There has been no specific study of the tiger's prey base, according to Brigadier Ranjit Talwar, coordinator of the Tiger Conservation Programme of WWF-World Wide Fund For Nature. Talwar has covered forest areas of Bihar and almost all of central and northern Andhra Pradesh and he reports severe depletion of the prey base, except in two areas.

In Dudhwa, for instance, the barasingha population has crashed because of the large scale poaching, Talwar says. The venison goes right up to Lucknow, while from Palamau and Valmiki it goes to the kitchens of the wealthy in Patna. People can order meat of their choice and collect it within two or three days. Cheetal poaching is also rampant in some places.
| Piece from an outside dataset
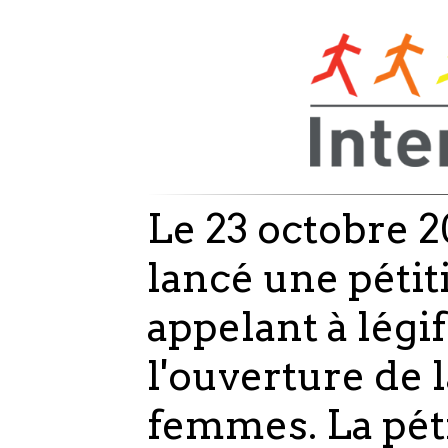
Le 23 octobre 2
lancé une pétit
appelant à légi
l'ouverture de 
femmes. La péti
Close to the Royal Bardia National Park in Nepal, the lush green Katerniaghat was once rich in tiger prey species, but the magnificent swamp deer has been wiped out, there are few barasingha, and in three days Talwar did not see a single sambar, though he did sight cheetal.

Ulhas Karanth, a distinguished wildlife scientist, says a tiger has to kill 40 to 50 animals in a year, with a female raising three juvenile cubs requiring up to 70. On average, a tiger kills once every seven to eight days, although a tigress with cubs is compelled to kill more often to feed her young.

S C Sharma, of the Environment and Forest Ministry, however, believes the prey base is adequate for the tiger in most national parks and tiger reserves  though he does admit to poaching problems with herbivores in some areas. As a first step, a five-kilometre boundary wall is to be built at one Park to stop herbivores straying out of the protected area. But more important is the fact that Sharma has agreed to include a study of the prey base in a sample tiger census at 10 National Parks and tiger reserves.

There is, after all, little point in protecting the tiger if it is not going to have enough to eat.